Elle tente un déplacement et réalise que son corps se déplace très lentement, la démarche est rigide et forcée, le champ de perception diminue. Jill constate qu’elle ne délimite plus son corps. Elle s’interroge...une magnificence, elle se sent énorme, expansive... le silence.
Son hémisphère gauche interfère " nous avons un problème, cherchons de l’aide". Puis de nouveau propulsée dans un lieu étrange et magnifique...elle se sent légère, paisible, débarrassée de tout son stress. C’est l’euphorie.
L’hémisphère gauche ressurgit " Tu dois te ressaisir, chercher de l’aide". Jill se vêt mécaniquement " je dois aller au travail, pourrais-je conduire ?" " Mon bras droit est paralysé...j’ai une attaque cérébrale ! "
En même temps, la chercheuse reprend le dessus et s’enthousiasme d’avoir l’opportunité d’étudier son propre cerveau, se pense comme une neuro-scientifique privilégiée. En même temps elle réalise qu’elle est une femme très occupée et qu’elle n’a pas le temps d’avoir une attaque cérébrale. Elle tente de joindre un collègue au travail, prend une poignée de cartes de visite, sans pouvoir identifier leur nature, mélange de mots, de symboles et de gribouillis dissociés...compose laborieusement un numéro, formule dans sa tête, échange dans une dichotomie de bruits de voix partagés entre l’émetteur et le récepteur et réciproquement. Un peu plus tard, elle est enfin secourue.
" Deux semaines et demi après l’hémorragie, les chirurgiens m’ont enlevé un caillot de sang de la taille d’une balle de golf qui appuyait sur les zones du langage. Cela m’a pris 8 ans pour guérir complètement."
Evoquant ses souvenirs :
" Je me sentais énorme et expansive, comme un génie juste libéré de sa lampe merveilleuse" "J’ai trouvé le Nirvana et je suis toujours vivante, alors toute personne vivante peut vivre la même expérience."

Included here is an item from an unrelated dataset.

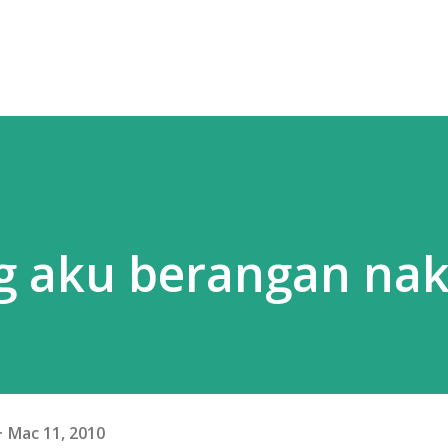
g aku berangan nak
Mac 11, 2010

" J’ai imaginé un monde empli de personnes belles, paisibles, compatissantes et aimantes qui savent qu’elles peuvent venir dans cet espace à tout instant. Elles peuvent choisir délibérément d’évoluer d’un hémisphère à l’autre pour trouver la paix."
" Alors qui sommes nous ? Nous sommes la force vitale de l’univers, avec une dextérité manuelle et deux consciences cognitives. nous avons la capacité de choisir, instant après instant, qui, et comment, nous voulons être dans le monde. Ici et maintenant, je peux passer dans la conscience de mon hémisphère droit, devenir la force vitale de l’univers. Je peux aussi passer dans la conscience de mon hémisphère gauche, où je deviens un individu isolé, solide et séparé du flux, séparé de vous. Je suis le Dr Jill Bolte Taylor, intellectuelle, neuro-anatomiste."
Voyage au delà de mon cerveau " (éditions J. C. Lattès)
L’auteur nous propose quelques pistes à travers la méditation et la création artistique.